The firm was tasked with combining the ICP School, also by Gensler, and the ICP Museum—two separate spaces in different neighborhoods—into one hub with both downtown edge and 21st-century polish. The team transformed several floors of two interconnected buildings at Essex Crossing, a Lower East Side mixed-use development built in 2018 by SHoP Architects that spans half a city block, into a 40,000-square-foot center housing a café and store on the ground level, galleries and a library on two, and classrooms, labs, darkrooms, and a student lounge above.
ICP has two entrances, one on Ludlow Street, the other on Essex. The latter is the main one, and it features a loftlike stairwell that provides access to both the museum and the school. “The stairwell connects it all together,” Gensler principal and design director Mark Morton says, further noting the visibility of the neighborhood’s historic tenement buildings through a wall of glass as visitors and students make their descent.
The two entities also share a cohesive, industrial palette—gray poured concrete floors, white walls, blackened-steel finishes, exposed pipes and columns.
Past the lobby, where paneling of Baltic birch-plywood lends warmth to the urban surrounds, the stair leads up to the second-floor library, itself a work of art—two stories and fitted with extensive built-in stacks and state-of-the-art AV equipment. “A lot of our planning studies centered around making the library an important space for lectures,” Morton adds.
The atrium of the neighboring gallery is double-height, too, and ringed by a catwalk, inviting visitors to get a different perspective. Unlike traditional galleries, Gensler designed ICP’s to be as varied as the exhibitions mounted, from intimate vestibules for vintage photographs to expansive swaths of wall for film projections. “They encourage the staging of a new type of image-making that is very much about our time,” ICP executive director David E. Little explains.

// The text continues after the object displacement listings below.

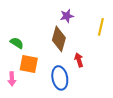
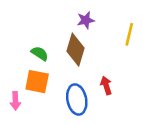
green semicircle: (17, 43) -> (40, 53), moved
red arrow: (79, 60) -> (106, 85), moved

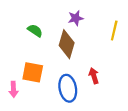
green semicircle: (40, 53) -> (35, 31), moved

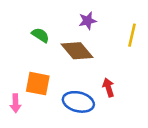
brown diamond: (67, 44) -> (77, 51), turned -56
blue ellipse: (68, 88) -> (78, 102), turned -65

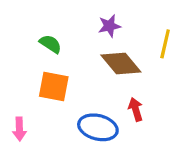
brown diamond: (77, 51) -> (121, 64), moved
orange square: (38, 84) -> (54, 86), moved

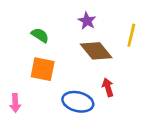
purple star: (109, 26) -> (87, 21), turned -30

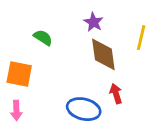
brown diamond: (96, 51) -> (103, 54), turned 32
orange square: (43, 69) -> (19, 74), moved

Of course, when it comes to all aspects of photography (and interiors), lighting is paramount. The galleries are illuminated by overhead fixtures tucked behind a veil of expanded galvanized sheet metal. “It’s flexible,” Morton shares, “ICP can turn the lights off above and the whole character changes.” Similarly ever-changing is the Essex facade’s triple-height glass facade. It fills the center with light while, like a camera lens, capturing happenings both within and beyond in its frame.